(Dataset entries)
<<<<
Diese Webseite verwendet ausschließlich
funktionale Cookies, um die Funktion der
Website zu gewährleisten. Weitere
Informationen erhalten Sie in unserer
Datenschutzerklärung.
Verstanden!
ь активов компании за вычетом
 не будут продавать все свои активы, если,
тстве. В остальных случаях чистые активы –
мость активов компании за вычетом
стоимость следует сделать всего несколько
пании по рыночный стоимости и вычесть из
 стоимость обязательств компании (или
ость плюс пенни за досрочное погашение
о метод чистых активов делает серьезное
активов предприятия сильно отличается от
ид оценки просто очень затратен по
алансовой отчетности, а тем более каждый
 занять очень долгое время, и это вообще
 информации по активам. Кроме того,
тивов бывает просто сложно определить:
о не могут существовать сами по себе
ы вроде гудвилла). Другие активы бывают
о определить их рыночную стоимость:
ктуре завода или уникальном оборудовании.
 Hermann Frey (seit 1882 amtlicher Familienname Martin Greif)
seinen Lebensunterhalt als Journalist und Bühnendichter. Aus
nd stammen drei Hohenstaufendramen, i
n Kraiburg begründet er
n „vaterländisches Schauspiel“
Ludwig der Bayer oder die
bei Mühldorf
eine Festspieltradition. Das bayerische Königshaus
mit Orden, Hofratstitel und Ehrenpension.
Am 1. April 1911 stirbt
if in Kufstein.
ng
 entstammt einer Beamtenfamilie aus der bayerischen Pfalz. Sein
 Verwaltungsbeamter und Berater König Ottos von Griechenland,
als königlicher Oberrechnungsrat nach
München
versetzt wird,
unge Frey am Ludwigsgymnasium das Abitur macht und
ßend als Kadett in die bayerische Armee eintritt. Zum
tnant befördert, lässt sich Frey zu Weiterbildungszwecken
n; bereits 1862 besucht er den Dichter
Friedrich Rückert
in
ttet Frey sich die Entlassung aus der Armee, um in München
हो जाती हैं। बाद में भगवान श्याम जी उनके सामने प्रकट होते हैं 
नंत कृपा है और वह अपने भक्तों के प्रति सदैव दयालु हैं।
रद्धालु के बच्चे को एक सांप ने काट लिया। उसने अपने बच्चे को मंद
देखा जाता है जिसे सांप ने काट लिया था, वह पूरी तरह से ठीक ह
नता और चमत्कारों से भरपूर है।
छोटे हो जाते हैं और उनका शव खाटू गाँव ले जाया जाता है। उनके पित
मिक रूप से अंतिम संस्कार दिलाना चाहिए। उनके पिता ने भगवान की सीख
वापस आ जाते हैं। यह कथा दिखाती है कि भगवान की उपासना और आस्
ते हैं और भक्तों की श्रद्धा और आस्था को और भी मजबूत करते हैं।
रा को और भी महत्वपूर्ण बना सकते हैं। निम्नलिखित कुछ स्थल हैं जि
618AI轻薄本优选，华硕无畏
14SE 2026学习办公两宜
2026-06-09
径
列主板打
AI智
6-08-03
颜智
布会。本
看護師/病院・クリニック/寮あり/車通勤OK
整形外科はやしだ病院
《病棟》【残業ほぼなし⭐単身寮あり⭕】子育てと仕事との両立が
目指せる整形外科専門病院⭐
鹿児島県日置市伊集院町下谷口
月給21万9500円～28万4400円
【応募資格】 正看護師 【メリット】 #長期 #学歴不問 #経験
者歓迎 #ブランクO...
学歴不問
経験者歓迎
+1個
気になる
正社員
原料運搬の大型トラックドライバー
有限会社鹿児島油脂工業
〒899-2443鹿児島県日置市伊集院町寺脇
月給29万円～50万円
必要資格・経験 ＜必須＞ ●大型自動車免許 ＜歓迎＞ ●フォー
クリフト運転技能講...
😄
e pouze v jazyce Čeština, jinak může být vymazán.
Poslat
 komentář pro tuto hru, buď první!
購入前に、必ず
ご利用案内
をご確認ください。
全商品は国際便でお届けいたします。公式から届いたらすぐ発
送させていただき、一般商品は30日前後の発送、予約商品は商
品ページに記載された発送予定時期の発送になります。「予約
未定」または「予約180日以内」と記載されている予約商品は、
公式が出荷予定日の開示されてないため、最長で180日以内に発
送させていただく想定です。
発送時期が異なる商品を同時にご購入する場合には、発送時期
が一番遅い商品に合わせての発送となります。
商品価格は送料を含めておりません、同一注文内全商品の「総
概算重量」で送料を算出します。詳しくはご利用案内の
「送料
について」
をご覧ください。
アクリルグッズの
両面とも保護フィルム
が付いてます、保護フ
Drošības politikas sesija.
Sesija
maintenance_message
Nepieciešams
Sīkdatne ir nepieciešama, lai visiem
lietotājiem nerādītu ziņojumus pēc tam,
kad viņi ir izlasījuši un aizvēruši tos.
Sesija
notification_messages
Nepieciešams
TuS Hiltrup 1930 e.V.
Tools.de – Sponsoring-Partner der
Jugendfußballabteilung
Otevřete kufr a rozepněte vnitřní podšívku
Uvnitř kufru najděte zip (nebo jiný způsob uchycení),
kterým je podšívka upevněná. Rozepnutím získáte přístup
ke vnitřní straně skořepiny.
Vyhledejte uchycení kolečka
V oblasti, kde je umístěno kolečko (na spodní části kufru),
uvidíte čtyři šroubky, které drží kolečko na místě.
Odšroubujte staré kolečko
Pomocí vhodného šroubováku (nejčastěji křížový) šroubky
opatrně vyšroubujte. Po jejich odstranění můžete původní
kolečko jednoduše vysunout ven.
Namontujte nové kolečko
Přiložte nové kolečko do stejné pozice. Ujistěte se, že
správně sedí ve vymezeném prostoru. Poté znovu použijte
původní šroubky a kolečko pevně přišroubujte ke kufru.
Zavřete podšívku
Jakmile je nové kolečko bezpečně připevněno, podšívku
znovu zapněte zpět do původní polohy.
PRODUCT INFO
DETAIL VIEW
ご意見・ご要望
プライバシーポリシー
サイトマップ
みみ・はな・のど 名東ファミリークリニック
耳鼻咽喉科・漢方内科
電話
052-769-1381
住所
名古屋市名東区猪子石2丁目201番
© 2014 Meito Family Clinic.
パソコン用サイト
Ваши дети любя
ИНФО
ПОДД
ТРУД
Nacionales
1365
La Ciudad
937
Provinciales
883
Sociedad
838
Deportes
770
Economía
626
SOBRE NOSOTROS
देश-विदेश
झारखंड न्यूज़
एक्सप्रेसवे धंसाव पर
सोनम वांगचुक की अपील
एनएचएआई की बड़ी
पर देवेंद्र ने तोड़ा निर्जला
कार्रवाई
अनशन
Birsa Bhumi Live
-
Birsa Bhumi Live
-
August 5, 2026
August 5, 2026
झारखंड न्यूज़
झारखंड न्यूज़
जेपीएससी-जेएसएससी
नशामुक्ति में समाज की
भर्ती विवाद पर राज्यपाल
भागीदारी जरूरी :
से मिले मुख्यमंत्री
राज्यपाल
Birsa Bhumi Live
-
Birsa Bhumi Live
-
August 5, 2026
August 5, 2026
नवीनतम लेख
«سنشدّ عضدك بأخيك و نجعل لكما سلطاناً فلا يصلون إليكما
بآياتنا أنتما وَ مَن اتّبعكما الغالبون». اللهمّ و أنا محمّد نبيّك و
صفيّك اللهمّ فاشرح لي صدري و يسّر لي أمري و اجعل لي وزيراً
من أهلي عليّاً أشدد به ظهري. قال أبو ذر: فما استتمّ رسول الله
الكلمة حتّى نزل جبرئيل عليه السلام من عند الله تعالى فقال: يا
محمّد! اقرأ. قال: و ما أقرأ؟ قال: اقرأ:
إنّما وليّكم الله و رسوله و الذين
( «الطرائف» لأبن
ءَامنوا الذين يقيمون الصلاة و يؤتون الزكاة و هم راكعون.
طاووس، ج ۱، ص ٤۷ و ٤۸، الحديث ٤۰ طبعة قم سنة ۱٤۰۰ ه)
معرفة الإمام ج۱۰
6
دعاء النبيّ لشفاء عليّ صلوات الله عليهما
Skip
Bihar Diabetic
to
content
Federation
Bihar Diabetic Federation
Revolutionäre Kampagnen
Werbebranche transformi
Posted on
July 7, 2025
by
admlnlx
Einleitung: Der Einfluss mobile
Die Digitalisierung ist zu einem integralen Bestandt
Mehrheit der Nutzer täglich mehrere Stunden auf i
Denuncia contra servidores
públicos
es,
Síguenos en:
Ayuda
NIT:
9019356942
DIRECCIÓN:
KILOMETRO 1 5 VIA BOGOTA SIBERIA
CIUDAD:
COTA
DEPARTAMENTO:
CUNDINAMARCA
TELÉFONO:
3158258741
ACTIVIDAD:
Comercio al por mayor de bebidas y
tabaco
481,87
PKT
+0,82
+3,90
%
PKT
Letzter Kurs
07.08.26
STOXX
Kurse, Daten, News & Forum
>>>>
WHAT IS NEEDED »
For this exercise, please output exactly the lines above starting at the line with "Datenschutzerklärung." and ending at the line with "Hermann Frey (seit", ends included.

WRITTEN ANSWER »
Datenschutzerklärung.
Verstanden!
ь активов компании за вычетом
 не будут продавать все свои активы, если,
тстве. В остальных случаях чистые активы –
мость активов компании за вычетом
стоимость следует сделать всего несколько
пании по рыночный стоимости и вычесть из
 стоимость обязательств компании (или
ость плюс пенни за досрочное погашение
о метод чистых активов делает серьезное
активов предприятия сильно отличается от
ид оценки просто очень затратен по
алансовой отчетности, а тем более каждый
 занять очень долгое время, и это вообще
 информации по активам. Кроме того,
тивов бывает просто сложно определить:
о не могут существовать сами по себе
ы вроде гудвилла). Другие активы бывают
о определить их рыночную стоимость:
ктуре завода или уникальном оборудовании.
 Hermann Frey (seit 1882 amtlicher Familienname Martin Greif)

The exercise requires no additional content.